## Extracted page text data
##############################

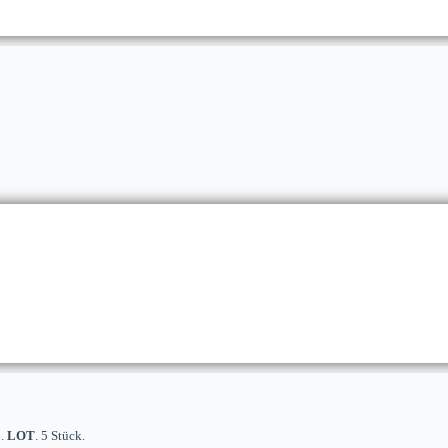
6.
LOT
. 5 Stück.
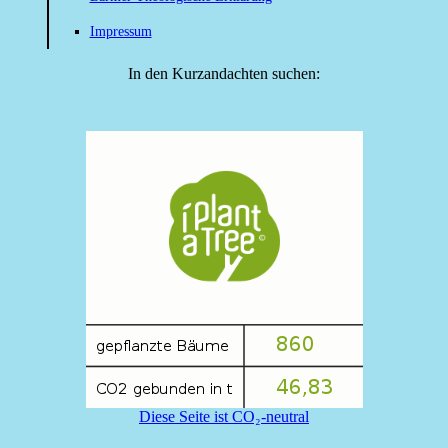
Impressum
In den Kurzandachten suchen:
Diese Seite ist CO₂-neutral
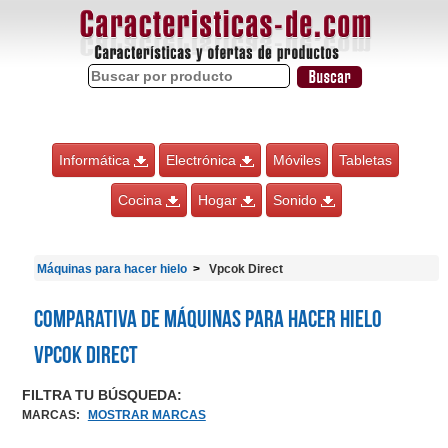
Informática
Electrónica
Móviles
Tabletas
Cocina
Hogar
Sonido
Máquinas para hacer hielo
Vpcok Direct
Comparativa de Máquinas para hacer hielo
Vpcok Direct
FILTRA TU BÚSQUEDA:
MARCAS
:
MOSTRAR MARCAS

##############################

## Task to carry out
Restate every record above word for word, without images.

## The answer
6.
LOT
. 5 Stück.
Impressum
In den Kurzandachten suchen:
Diese Seite ist CO₂-neutral
Informática
Electrónica
Móviles
Tabletas
Cocina
Hogar
Sonido
Máquinas para hacer hielo
Vpcok Direct
Comparativa de Máquinas para hacer hielo
Vpcok Direct
FILTRA TU BÚSQUEDA:
MARCAS
:
MOSTRAR MARCAS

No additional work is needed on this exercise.